EY İNSANLAR
Ey sahildeki mutlu ve şen insanlar!
Suda can vermekte biri.
Tahmin edersiniz nasıldır,
Bir yoğun, çarpıntılı ve ağır denizde
Boyuna kollarını bacaklarını çırpmak...
Bir ara sarhoştunuz hayaliyle düşmanı alt etmenin
Bir ara boşu boşuna bencilce düşünmekteydiniz
Evet, tutmuştunuz elini güçsüzün
Daha güçlüsünü buluncaya kadar.
Bir ara daha bir sıkmıştınız belinizdeki kemeri.

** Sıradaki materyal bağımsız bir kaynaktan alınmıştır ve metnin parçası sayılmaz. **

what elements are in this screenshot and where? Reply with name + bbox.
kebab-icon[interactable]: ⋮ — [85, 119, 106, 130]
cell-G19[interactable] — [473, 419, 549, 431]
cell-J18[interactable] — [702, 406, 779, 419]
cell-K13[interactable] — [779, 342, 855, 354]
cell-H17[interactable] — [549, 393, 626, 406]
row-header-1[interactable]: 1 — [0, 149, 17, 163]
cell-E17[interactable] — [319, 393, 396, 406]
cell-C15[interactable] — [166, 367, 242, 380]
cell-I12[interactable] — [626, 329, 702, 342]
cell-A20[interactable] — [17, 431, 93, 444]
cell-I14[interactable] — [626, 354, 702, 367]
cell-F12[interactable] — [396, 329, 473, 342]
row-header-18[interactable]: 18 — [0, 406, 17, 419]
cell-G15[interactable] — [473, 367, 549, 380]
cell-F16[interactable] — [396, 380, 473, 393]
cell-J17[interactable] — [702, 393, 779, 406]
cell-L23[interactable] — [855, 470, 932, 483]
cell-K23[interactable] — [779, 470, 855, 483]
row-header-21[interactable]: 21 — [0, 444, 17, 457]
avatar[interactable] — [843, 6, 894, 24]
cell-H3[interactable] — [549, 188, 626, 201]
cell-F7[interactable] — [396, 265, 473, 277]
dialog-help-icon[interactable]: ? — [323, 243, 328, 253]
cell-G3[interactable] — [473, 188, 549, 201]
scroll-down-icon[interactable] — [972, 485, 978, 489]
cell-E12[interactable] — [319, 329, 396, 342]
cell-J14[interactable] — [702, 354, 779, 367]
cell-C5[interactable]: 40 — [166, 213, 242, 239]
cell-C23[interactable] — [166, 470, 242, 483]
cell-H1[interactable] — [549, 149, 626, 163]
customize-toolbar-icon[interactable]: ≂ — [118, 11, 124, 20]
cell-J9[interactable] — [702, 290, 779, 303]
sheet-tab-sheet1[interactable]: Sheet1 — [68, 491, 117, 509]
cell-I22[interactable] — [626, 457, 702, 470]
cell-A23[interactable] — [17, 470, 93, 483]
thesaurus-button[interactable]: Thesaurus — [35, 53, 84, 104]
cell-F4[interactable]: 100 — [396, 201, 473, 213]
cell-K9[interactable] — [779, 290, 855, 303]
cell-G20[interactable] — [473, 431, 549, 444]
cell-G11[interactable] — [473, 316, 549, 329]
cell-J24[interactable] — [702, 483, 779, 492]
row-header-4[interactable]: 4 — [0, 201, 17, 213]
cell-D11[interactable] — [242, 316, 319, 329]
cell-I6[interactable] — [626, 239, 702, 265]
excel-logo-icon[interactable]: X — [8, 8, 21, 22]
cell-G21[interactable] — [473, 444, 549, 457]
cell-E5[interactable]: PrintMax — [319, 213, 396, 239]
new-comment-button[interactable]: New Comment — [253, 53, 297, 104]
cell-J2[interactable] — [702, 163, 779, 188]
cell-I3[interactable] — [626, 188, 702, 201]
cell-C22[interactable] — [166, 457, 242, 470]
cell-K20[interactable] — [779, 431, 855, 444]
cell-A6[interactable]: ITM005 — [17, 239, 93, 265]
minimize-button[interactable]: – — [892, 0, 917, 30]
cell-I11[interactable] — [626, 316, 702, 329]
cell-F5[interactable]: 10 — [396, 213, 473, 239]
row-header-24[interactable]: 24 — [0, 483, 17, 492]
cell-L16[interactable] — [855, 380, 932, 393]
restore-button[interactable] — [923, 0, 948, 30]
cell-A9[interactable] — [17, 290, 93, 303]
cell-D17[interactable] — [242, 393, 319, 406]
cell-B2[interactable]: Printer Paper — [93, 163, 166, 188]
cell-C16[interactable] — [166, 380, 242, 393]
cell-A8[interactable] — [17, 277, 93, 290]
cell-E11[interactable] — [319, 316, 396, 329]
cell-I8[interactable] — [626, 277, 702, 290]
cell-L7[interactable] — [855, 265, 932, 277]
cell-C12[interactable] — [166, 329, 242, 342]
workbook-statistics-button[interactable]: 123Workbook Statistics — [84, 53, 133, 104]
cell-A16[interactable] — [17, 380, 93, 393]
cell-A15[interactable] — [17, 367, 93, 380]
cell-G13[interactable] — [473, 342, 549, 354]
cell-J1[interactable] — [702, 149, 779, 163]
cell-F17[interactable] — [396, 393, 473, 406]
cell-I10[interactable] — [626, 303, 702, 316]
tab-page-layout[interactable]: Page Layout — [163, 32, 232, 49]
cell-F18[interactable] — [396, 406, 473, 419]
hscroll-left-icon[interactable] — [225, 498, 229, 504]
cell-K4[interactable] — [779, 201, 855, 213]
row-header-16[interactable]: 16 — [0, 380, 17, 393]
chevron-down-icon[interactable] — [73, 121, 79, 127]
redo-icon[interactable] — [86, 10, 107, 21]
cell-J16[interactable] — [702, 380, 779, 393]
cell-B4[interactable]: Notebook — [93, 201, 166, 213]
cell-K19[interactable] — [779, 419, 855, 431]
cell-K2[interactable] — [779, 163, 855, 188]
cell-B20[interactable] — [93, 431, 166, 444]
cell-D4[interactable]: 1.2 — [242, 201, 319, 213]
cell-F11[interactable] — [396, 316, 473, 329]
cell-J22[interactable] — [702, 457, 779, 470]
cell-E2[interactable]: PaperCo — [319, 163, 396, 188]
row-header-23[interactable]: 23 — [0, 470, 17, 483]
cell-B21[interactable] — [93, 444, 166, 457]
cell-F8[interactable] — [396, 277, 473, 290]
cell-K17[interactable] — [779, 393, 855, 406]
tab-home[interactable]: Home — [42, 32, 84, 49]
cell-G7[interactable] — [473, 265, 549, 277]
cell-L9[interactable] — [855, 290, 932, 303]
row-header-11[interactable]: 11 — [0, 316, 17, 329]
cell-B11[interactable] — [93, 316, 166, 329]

Hangi zamandan söz ettiğimi anlarsınız ya...
Ama şu an,
Birisi boşu boşuna canını kurban etmekte suda!
Ey sahilde lezzetli sofraların başındakiler!
Önünüzde ekmek, sırtınızda urba.
Biri size sesleniyor sudan,
Ağır bir dalgaya yorgun kolunu çarparak...
Ağzı ve gözleri yırtılırcasına açılmakta dehşetten,
Suretlerinizi sizin ta uzaktan görmekte.
Su yutmakta mor derinlikte
Ve çıkarmaya çalıştıkça kolunu bacağını
Suyun yüzeyine
An be an daha bir takatsizleşmekte...
Ey insanlar!
O, uzak bir yoldan bu eski dünyaya
Yeniden gönül düşürüyor.
Feryat ediyor ve yardım umuyor.
Sakin sahilde hep seyircisiniz ey insanlar!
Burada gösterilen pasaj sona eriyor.